I still remember the day, nearly 13 years ago, when we went to get them. I was only 6 at the time, but I remember walking through the gate into this family's yard and seeing all the fluffy little puppies and Charlie (my brother) and I each picking one of our own. We had brought a box in the car for them to ride home in but we would only put one puppy in the box at a time because they were identical and didn't have collars yet and we didn't want to mix up our puppies.

I've always wondered if they would have been different if we had chosen eachother's dog. Shadow, Charlie's dog, loved to play ball and would chase the tennis ball maybe 100 times before you would tell her "no more" and she'd finally go lie down. Missy, my dog, has always loved being brushed and pet and even loves to hold your hand.

In conclusion, a few pictures of our beautiful "Shay Shay Muffy" and her sister.


























She always loved to rest her chin on things.










RIP Shadow, you will always be missed and always be remembered.
We love you.


----------



## SOOOSKA (Jun 7, 2009)

Christina, your Bunnies are beautiful as always.

I'm so sorry about Shadow. That must have been a very hard decision to make, even though you made it for her. She looked so relaxed and loved in those pictures.

I'm sure she's watching down on all of your family and especially her friend/sister Missy.

Run Pain Free at thr Rainbow Bridge Shadow.:rainbow:

Susanink iris:


----------



## JadeIcing (Jun 7, 2009)

I am so sorry. We put one of our dogs to sleep a few months ago and I know how hard it is. Even when you know it is the right thing.


----------



## MyLOVEABLES!! (Jun 10, 2009)

I'm so sorry Christina.
Shadow seems like a really good dog, I know for a fact that i'd be so upset if Luca passed. It was the best thing for her, she is probably watching over you and your family right now and also her sister. Rest in peace baby girl. 

Prisca


----------



## Luvmyzoocrew (Jun 11, 2009)

i am so sorry for you loss, very beautiful dog


----------



## missyscove (Jun 26, 2009)

Thanks for the kind words, guys.

I've now been working at an animal hospital for two weeks and every time a golden retriever comes in, it stings a bit.

On a lighter note, today is my 19th birthday! 
I picked up two friends from new york and one from florida yesterday and they're staying with me for two weeks.
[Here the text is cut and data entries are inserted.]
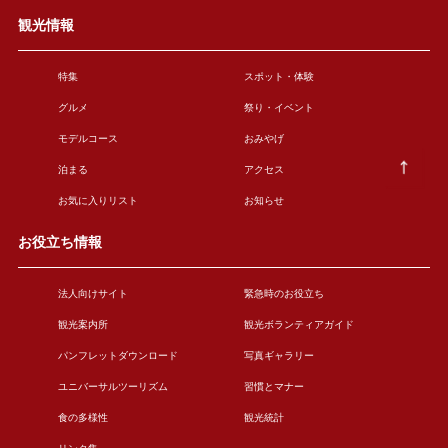
観光情報
特集
スポット・体験
グルメ
祭り・イベント
モデルコース
おみやげ
泊まる
アクセス
お気に入りリスト
お知らせ
お役立ち情報
法人向けサイト
緊急時のお役立ち
観光案内所
観光ボランティアガイド
パンフレットダウンロード
写真ギャラリー
ユニバーサルツーリズム
習慣とマナー
食の多様性
観光統計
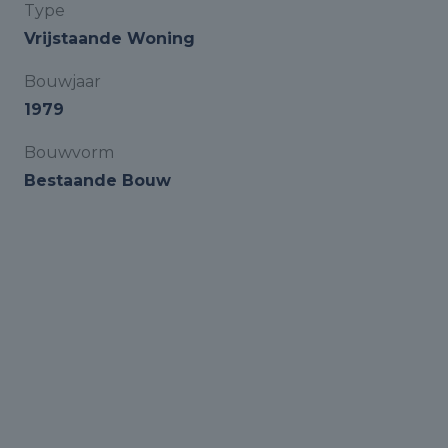
Type
Vrijstaande Woning
Bouwjaar
1979
Bouwvorm
Bestaande Bouw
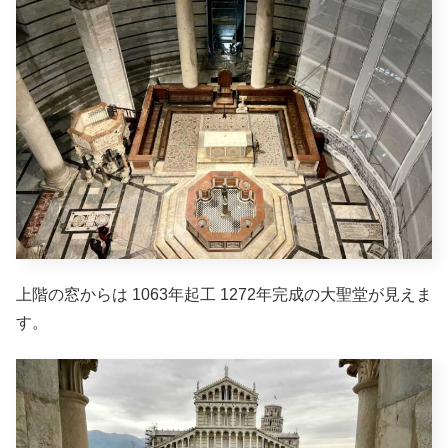
上階の窓からは 1063年起工 1272年完成の大聖堂が見えま
す。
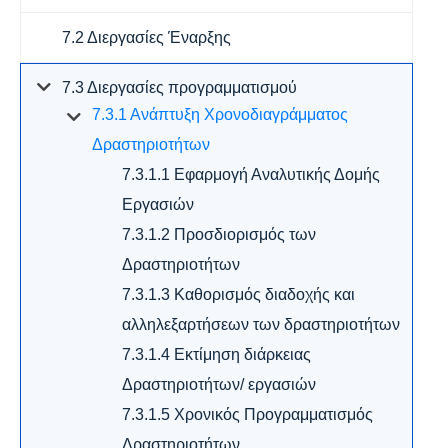
7.2 Διεργασίες Έναρξης
7.3 Διεργασίες προγραμματισμού
7.3.1 Ανάπτυξη Χρονοδιαγράμματος
Δραστηριοτήτων
7.3.1.1 Εφαρμογή Αναλυτικής Δομής
Εργασιών
7.3.1.2 Προσδιορισμός των
Δραστηριοτήτων
7.3.1.3 Καθορισμός διαδοχής και
αλληλεξαρτήσεων των δραστηριοτήτων
7.3.1.4 Εκτίμηση διάρκειας
Δραστηριοτήτων/ εργασιών
7.3.1.5 Χρονικός Προγραμματισμός
Δραστηριοτήτων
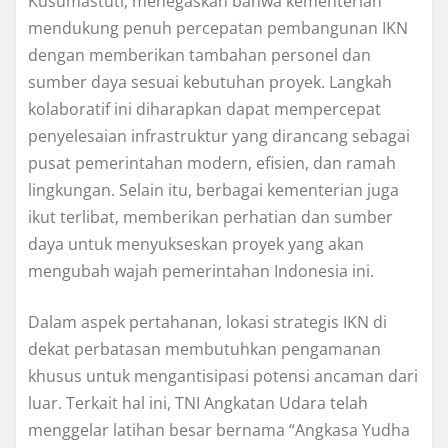
Kusumastuti, menegaskan bahwa kementerian
mendukung penuh percepatan pembangunan IKN
dengan memberikan tambahan personel dan
sumber daya sesuai kebutuhan proyek. Langkah
kolaboratif ini diharapkan dapat mempercepat
penyelesaian infrastruktur yang dirancang sebagai
pusat pemerintahan modern, efisien, dan ramah
lingkungan. Selain itu, berbagai kementerian juga
ikut terlibat, memberikan perhatian dan sumber
daya untuk menyukseskan proyek yang akan
mengubah wajah pemerintahan Indonesia ini.
Dalam aspek pertahanan, lokasi strategis IKN di
dekat perbatasan membutuhkan pengamanan
khusus untuk mengantisipasi potensi ancaman dari
luar. Terkait hal ini, TNI Angkatan Udara telah
menggelar latihan besar bernama “Angkasa Yudha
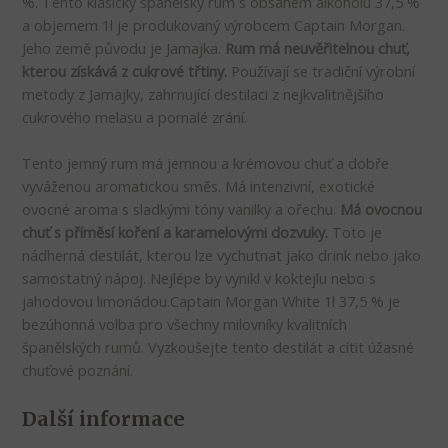
%. Tento klasický španělský rum s obsahem alkoholu 37,5 %
a objemem 1l je produkovaný výrobcem Captain Morgan.
Jeho země původu je Jamajka.
Rum má neuvěřitelnou chuť,
kterou získává z cukrové třtiny.
Používají se tradiční výrobní
metody z Jamajky, zahrnující destilaci z nejkvalitnějšího
cukrového melasu a pomalé zrání.
Tento jemný rum má jemnou a krémovou chuť a dobře
vyváženou aromatickou směs. Má intenzivní, exotické
ovocné aroma s sladkými tóny vanilky a ořechu.
Má ovocnou
chuť s příměsí koření a karamelovými dozvuky.
Toto je
nádherná destilát, kterou lze vychutnat jako drink nebo jako
samostatný nápoj. Nejlépe by vynikl v koktejlu nebo s
jahodovou limonádou.Captain Morgan White 1l 37,5 % je
bezúhonná volba pro všechny milovníky kvalitních
španělských rumů. Vyzkoušejte tento destilát a cítit úžasné
chuťové poznání.
Další informace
I'm really looking forward to showing them what LA has to offer.
Sadly though, between them and my new full time job, I won't have much time for RO.


----------



## missyscove (Aug 18, 2009)

Summer is coming to a close for me.
Today I dropped off Fiona & Timmy at the animal hospital where I worked this summer to board until the 24th. My dog is staying with my grandma. 
Tomorrow morning at 6:05 am we fly out of LA to buffalo. We're going to Niagra falls for 2 nights then driving down to Cornell.

I'm sad to be leaving LA again, but glad to be going back to school.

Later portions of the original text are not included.